La Critique

Jean d’Ormesson : « Je crois à une transcendance que nous avons le droit d’appeler Dieu. »

Dans son dernier ouvrage, l’académicien nous livre quelques secrets.

Jean d’Ormesson : « Je crois à une transcendance que nous avons le droit d’appeler Dieu. »

© MARTIN BUREAU / AFP

Son Guide des Égarés, que nous sommes tous, à un coefficient variable, en devient un manuel à la dimension réduite et au potentiel insoupçonné, quelque peu gâché peut-être, mais qui n’enlève rien au plaisir pris à la lecture de quelques formules et tournures élégantes.

Lorsqu’on est académicien, qu’on a plus de quatre-vingts ans, qu’on continue à produire des ouvrages qui traitent d’autre chose que des malheurs du monde et de la bêtise des croyants (thème récurrent depuis quelques années dans les essais vendus par caisses de dix mille), il ne vous reste pas grand-chose à développer dans un livre qui ne se veut pas traité de philosophie sans pour autant obéir aux canons du roman.

Le bonheur, le plaisir, la vie, Dieu…

Livre difficilement classable en cette rentrée littéraire, sa construction reste originale. Le lecteur est invité à entendre, à comprendre, à connaître, enfin, le sens profond que Jean d’Ormesson donne à de grands concepts ayant paisiblement, ou avec violence, jalonnés notre système de pensée occidental.

Le bonheur, le plaisir, la vie, Dieu, le temps sont autant d’entêtes pour les compositions d’écoliers espiègles qui suivront sur quelques pages. Un guide, une « exégèse des lieux communs » moins la verve de Léon Bloy, moins sa passion. Car les pages de Jean d’Ormesson, sensibles peut-être, résument ces termes et s’épargnent les complications et la rigueur qu’un tel traité devrait supporter.

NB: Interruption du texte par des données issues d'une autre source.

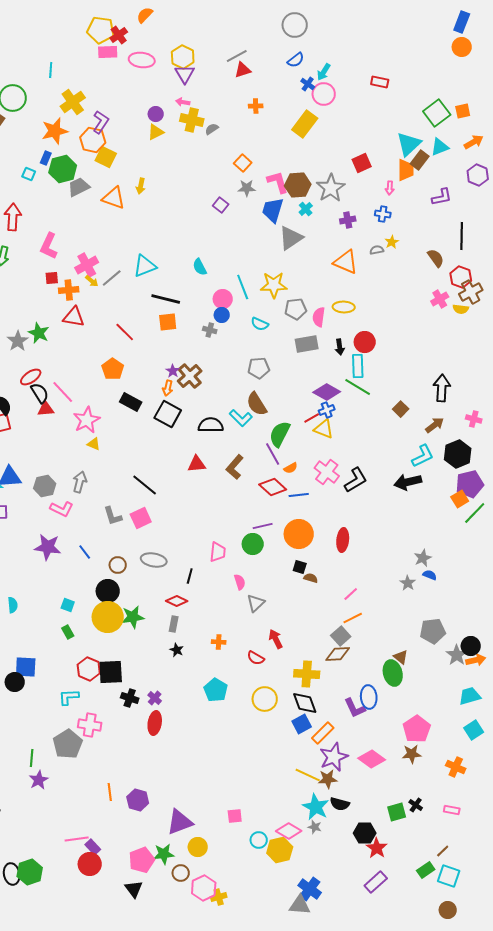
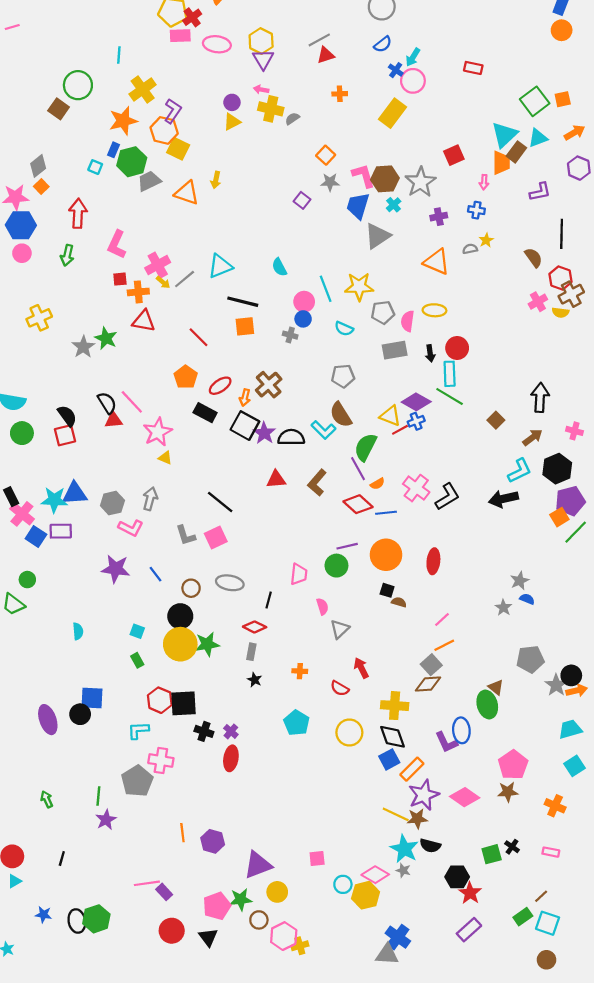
purple star: (173, 371) -> (264, 433), moved, size x1.5
red ellipse: (31, 377) -> (220, 386), moved
yellow triangle: (324, 429) -> (390, 416), moved
red circle: (90, 864) -> (172, 931), moved

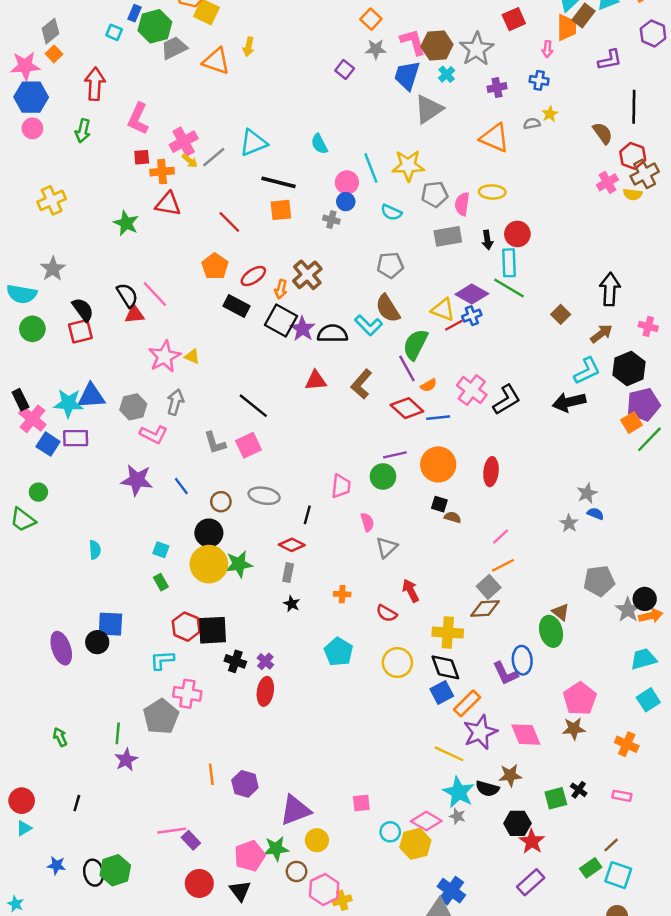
gray star: (83, 347) -> (53, 269), moved
pink star: (158, 432) -> (164, 356), moved
pink diamond: (465, 797) -> (526, 735), turned 32
brown star: (417, 819) -> (510, 775), moved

Ce qui naît dans l’adolescence renaît dans la vieillesse

Pas de cabotinage gratuit non plus. On entend, au fil des pages, la voix d’un grand père confiant, en proie à des doutes enfantins. Ce qui naît dans l’adolescence renaît dans la vieillesse, et Jean d’Ormesson ne fait pas exception à la règle. Il hoquette, il tarde à convaincre, il pose des questions plus qu’il n’y répond, sans jamais prendre cet air autoritaire et dédaigneux propre à la littérature engagée. Ce petit guide là est l’extrême opposé d’une littérature imposant le progrès et l’existentialisme à ses lecteurs. Loin d’Annie Ernaux, des romanciers à la mode, notre cher académicien prend des pincettes pour écrire sans heurter et convaincre sans nécessairement émouvoir. Il est donc, de fait, dans la lignée des penseurs gratuits, publiés, ayant pignon sur rue, et qui ont compris la fin d’un monde et qui sans s’en réjouir, ne lui rétorque nulle injure, mais plutôt une condescendance amusante, le tout avec un dédain sucré d’ancien homme de cours.

Je crois à une transcendance que nous avons le droit et l’habitude d’appeler Dieu

Mais la République est là, elle sut donner aux mots un sens nouveau. Matraquons les enfants en leur assénant des vérités violentes, prenons de hauts les relents d’une civilisation en péril qu’il faut jeter au caveau, puis oublions la clé au fond d’un fleuve boueux.

Jean d’Ormesson, ici, n’écrit pas le récit du siècle. Il ne nous en voudra pas, il s’en défend lui-même, mais rien ne nous empêche de voir en lui la figure d’un vieil oncle charmant, dandy, rieur, cultivé et enjoué, qui, de plus, sait qu’il fait partie d’une Église qu’il respecte, en ce sens que la question du Dieu chrétien reste au centre de ses pensées : « Disons-le sans fard. Ne tournons pas autour du pot. Je crois à une transcendance que nous avons le droit et l’habitude d’appeler Dieu et qui donne enfin un sens à l’univers et à notre vie. ».

© Gallimard
© Gallimard

Guide des égarés, par Jean d’Ormesson, Gallimard, 2016, 14 euros.